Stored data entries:

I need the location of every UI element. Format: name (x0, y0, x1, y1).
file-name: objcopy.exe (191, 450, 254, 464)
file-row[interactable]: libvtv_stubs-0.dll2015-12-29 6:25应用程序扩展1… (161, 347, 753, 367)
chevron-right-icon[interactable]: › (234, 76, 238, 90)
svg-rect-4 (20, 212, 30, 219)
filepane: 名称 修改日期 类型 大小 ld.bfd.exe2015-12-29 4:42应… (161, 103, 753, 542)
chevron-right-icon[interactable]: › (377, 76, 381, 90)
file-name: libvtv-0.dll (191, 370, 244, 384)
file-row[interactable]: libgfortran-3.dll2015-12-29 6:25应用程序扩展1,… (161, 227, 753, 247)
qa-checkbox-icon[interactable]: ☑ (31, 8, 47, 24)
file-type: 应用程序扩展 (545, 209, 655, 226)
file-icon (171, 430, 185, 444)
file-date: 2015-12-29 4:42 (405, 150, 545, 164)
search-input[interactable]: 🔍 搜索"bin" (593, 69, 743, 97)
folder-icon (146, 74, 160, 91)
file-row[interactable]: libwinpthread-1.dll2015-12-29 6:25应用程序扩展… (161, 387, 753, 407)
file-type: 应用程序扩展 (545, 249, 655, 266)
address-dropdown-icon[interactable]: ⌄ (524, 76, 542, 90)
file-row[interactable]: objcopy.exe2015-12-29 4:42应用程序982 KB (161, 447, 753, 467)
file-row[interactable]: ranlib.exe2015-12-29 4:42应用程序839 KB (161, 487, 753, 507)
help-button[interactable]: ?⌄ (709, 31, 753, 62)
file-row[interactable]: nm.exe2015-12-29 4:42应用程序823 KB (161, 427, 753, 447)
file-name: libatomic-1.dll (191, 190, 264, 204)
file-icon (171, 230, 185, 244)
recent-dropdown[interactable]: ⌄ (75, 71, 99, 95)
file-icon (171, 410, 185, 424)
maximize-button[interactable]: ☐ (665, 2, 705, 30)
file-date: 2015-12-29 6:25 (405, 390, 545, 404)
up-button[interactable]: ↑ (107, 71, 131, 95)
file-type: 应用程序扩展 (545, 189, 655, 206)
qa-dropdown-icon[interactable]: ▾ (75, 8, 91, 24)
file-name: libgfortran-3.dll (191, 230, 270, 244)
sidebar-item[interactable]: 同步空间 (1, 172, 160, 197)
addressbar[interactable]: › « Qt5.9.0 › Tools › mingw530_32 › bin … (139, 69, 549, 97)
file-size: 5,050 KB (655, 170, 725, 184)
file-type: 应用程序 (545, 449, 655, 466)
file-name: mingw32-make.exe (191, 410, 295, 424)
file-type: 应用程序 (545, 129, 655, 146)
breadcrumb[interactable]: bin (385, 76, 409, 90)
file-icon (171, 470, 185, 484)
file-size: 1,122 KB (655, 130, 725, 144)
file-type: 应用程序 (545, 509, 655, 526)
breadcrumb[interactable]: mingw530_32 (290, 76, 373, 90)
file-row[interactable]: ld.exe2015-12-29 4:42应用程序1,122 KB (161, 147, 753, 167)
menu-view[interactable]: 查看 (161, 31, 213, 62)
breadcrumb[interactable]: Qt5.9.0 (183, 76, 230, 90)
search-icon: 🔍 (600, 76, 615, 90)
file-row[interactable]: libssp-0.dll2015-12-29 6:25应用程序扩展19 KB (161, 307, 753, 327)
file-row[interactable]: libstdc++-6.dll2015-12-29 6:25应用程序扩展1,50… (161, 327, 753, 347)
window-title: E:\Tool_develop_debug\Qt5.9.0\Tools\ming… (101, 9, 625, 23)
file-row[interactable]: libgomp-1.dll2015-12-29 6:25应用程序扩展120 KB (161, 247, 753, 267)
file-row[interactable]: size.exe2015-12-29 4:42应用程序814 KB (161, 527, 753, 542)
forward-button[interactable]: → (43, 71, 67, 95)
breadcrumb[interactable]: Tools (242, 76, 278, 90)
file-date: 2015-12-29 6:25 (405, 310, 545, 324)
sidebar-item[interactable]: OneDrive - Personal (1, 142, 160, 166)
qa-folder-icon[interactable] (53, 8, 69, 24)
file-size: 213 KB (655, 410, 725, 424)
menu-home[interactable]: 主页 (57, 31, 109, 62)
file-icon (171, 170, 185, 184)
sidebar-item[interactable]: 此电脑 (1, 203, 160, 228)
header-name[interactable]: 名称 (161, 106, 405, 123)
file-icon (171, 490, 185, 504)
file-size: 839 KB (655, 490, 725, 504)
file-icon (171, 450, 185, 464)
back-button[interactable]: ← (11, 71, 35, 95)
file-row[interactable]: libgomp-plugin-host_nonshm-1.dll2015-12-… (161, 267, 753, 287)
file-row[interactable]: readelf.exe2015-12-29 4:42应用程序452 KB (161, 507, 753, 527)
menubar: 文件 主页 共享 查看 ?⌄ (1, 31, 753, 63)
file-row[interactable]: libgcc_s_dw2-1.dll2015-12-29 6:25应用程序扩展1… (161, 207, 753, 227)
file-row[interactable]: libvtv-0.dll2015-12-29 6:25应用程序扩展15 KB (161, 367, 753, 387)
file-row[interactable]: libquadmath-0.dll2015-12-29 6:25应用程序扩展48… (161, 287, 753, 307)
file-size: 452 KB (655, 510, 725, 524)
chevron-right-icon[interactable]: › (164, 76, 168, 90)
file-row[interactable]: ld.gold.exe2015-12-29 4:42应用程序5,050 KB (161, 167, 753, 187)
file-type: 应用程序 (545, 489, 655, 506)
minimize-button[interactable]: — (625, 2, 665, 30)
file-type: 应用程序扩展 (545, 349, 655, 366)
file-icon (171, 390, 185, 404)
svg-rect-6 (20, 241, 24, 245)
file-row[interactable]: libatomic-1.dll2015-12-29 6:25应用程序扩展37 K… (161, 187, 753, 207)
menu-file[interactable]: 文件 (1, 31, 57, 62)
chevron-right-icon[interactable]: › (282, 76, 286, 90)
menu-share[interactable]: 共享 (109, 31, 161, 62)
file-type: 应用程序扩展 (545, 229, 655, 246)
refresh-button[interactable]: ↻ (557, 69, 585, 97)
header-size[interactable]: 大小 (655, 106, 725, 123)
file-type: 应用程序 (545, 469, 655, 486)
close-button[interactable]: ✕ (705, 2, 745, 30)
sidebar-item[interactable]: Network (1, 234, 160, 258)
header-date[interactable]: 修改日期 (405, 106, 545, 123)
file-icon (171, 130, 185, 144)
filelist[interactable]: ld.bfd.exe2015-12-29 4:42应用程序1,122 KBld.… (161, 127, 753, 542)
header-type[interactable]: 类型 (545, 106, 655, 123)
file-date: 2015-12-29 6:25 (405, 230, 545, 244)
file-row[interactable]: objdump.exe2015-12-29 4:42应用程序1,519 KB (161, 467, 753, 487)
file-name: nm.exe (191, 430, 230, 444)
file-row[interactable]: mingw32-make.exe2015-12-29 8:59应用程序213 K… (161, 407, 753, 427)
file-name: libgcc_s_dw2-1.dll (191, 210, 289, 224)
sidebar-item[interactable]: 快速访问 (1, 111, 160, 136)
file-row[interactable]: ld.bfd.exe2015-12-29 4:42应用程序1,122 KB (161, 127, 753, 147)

__WHAT YOU ARE ASKED TO DO__.
Would you transcribe all of the data, keeping each line exact?

__ANSWER TO THE PROBLEM__.
I need the location of every UI element. Format: name (x0, y0, x1, y1).
file-name: objcopy.exe (191, 450, 254, 464)
file-row[interactable]: libvtv_stubs-0.dll2015-12-29 6:25应用程序扩展1… (161, 347, 753, 367)
chevron-right-icon[interactable]: › (234, 76, 238, 90)
svg-rect-4 (20, 212, 30, 219)
filepane: 名称 修改日期 类型 大小 ld.bfd.exe2015-12-29 4:42应… (161, 103, 753, 542)
chevron-right-icon[interactable]: › (377, 76, 381, 90)
file-name: libvtv-0.dll (191, 370, 244, 384)
file-row[interactable]: libgfortran-3.dll2015-12-29 6:25应用程序扩展1,… (161, 227, 753, 247)
qa-checkbox-icon[interactable]: ☑ (31, 8, 47, 24)
file-type: 应用程序扩展 (545, 209, 655, 226)
file-icon (171, 430, 185, 444)
file-date: 2015-12-29 4:42 (405, 150, 545, 164)
search-input[interactable]: 🔍 搜索"bin" (593, 69, 743, 97)
folder-icon (146, 74, 160, 91)
file-row[interactable]: libwinpthread-1.dll2015-12-29 6:25应用程序扩展… (161, 387, 753, 407)
file-type: 应用程序扩展 (545, 249, 655, 266)
address-dropdown-icon[interactable]: ⌄ (524, 76, 542, 90)
file-row[interactable]: objcopy.exe2015-12-29 4:42应用程序982 KB (161, 447, 753, 467)
file-row[interactable]: ranlib.exe2015-12-29 4:42应用程序839 KB (161, 487, 753, 507)
help-button[interactable]: ?⌄ (709, 31, 753, 62)
file-row[interactable]: nm.exe2015-12-29 4:42应用程序823 KB (161, 427, 753, 447)
file-name: libatomic-1.dll (191, 190, 264, 204)
file-icon (171, 230, 185, 244)
recent-dropdown[interactable]: ⌄ (75, 71, 99, 95)
file-icon (171, 410, 185, 424)
maximize-button[interactable]: ☐ (665, 2, 705, 30)
file-date: 2015-12-29 6:25 (405, 390, 545, 404)
up-button[interactable]: ↑ (107, 71, 131, 95)
file-type: 应用程序扩展 (545, 189, 655, 206)
qa-dropdown-icon[interactable]: ▾ (75, 8, 91, 24)
file-name: libgfortran-3.dll (191, 230, 270, 244)
sidebar-item[interactable]: 同步空间 (1, 172, 160, 197)
addressbar[interactable]: › « Qt5.9.0 › Tools › mingw530_32 › bin … (139, 69, 549, 97)
file-size: 5,050 KB (655, 170, 725, 184)
file-type: 应用程序 (545, 449, 655, 466)
file-name: mingw32-make.exe (191, 410, 295, 424)
file-type: 应用程序 (545, 129, 655, 146)
breadcrumb[interactable]: bin (385, 76, 409, 90)
file-icon (171, 470, 185, 484)
file-size: 1,122 KB (655, 130, 725, 144)
file-type: 应用程序 (545, 509, 655, 526)
breadcrumb[interactable]: mingw530_32 (290, 76, 373, 90)
file-row[interactable]: ld.exe2015-12-29 4:42应用程序1,122 KB (161, 147, 753, 167)
menu-view[interactable]: 查看 (161, 31, 213, 62)
breadcrumb[interactable]: Qt5.9.0 (183, 76, 230, 90)
search-icon: 🔍 (600, 76, 615, 90)
file-row[interactable]: libssp-0.dll2015-12-29 6:25应用程序扩展19 KB (161, 307, 753, 327)
file-row[interactable]: libstdc++-6.dll2015-12-29 6:25应用程序扩展1,50… (161, 327, 753, 347)
window-title: E:\Tool_develop_debug\Qt5.9.0\Tools\ming… (101, 9, 625, 23)
file-row[interactable]: libgomp-1.dll2015-12-29 6:25应用程序扩展120 KB (161, 247, 753, 267)
file-row[interactable]: size.exe2015-12-29 4:42应用程序814 KB (161, 527, 753, 542)
forward-button[interactable]: → (43, 71, 67, 95)
breadcrumb[interactable]: Tools (242, 76, 278, 90)
file-date: 2015-12-29 6:25 (405, 310, 545, 324)
sidebar-item[interactable]: OneDrive - Personal (1, 142, 160, 166)
qa-folder-icon[interactable] (53, 8, 69, 24)
file-size: 213 KB (655, 410, 725, 424)
menu-home[interactable]: 主页 (57, 31, 109, 62)
file-icon (171, 170, 185, 184)
sidebar-item[interactable]: 此电脑 (1, 203, 160, 228)
header-name[interactable]: 名称 (161, 106, 405, 123)
file-icon (171, 490, 185, 504)
file-size: 839 KB (655, 490, 725, 504)
file-icon (171, 450, 185, 464)
back-button[interactable]: ← (11, 71, 35, 95)
file-row[interactable]: libgomp-plugin-host_nonshm-1.dll2015-12-… (161, 267, 753, 287)
file-row[interactable]: readelf.exe2015-12-29 4:42应用程序452 KB (161, 507, 753, 527)
menubar: 文件 主页 共享 查看 ?⌄ (1, 31, 753, 63)
file-row[interactable]: libgcc_s_dw2-1.dll2015-12-29 6:25应用程序扩展1… (161, 207, 753, 227)
file-row[interactable]: libvtv-0.dll2015-12-29 6:25应用程序扩展15 KB (161, 367, 753, 387)
file-row[interactable]: libquadmath-0.dll2015-12-29 6:25应用程序扩展48… (161, 287, 753, 307)
file-size: 452 KB (655, 510, 725, 524)
chevron-right-icon[interactable]: › (164, 76, 168, 90)
file-row[interactable]: ld.gold.exe2015-12-29 4:42应用程序5,050 KB (161, 167, 753, 187)
file-type: 应用程序 (545, 489, 655, 506)
minimize-button[interactable]: — (625, 2, 665, 30)
file-type: 应用程序扩展 (545, 349, 655, 366)
file-icon (171, 390, 185, 404)
svg-rect-6 (20, 241, 24, 245)
file-row[interactable]: libatomic-1.dll2015-12-29 6:25应用程序扩展37 K… (161, 187, 753, 207)
menu-file[interactable]: 文件 (1, 31, 57, 62)
chevron-right-icon[interactable]: › (282, 76, 286, 90)
menu-share[interactable]: 共享 (109, 31, 161, 62)
file-type: 应用程序扩展 (545, 229, 655, 246)
refresh-button[interactable]: ↻ (557, 69, 585, 97)
header-size[interactable]: 大小 (655, 106, 725, 123)
file-type: 应用程序 (545, 469, 655, 486)
close-button[interactable]: ✕ (705, 2, 745, 30)
sidebar-item[interactable]: Network (1, 234, 160, 258)
header-date[interactable]: 修改日期 (405, 106, 545, 123)
file-icon (171, 130, 185, 144)
filelist[interactable]: ld.bfd.exe2015-12-29 4:42应用程序1,122 KBld.… (161, 127, 753, 542)
header-type[interactable]: 类型 (545, 106, 655, 123)
file-date: 2015-12-29 6:25 (405, 230, 545, 244)
file-row[interactable]: objdump.exe2015-12-29 4:42应用程序1,519 KB (161, 467, 753, 487)
file-name: nm.exe (191, 430, 230, 444)
file-row[interactable]: mingw32-make.exe2015-12-29 8:59应用程序213 K… (161, 407, 753, 427)
file-name: libgcc_s_dw2-1.dll (191, 210, 289, 224)
sidebar-item[interactable]: 快速访问 (1, 111, 160, 136)
file-row[interactable]: ld.bfd.exe2015-12-29 4:42应用程序1,122 KB (161, 127, 753, 147)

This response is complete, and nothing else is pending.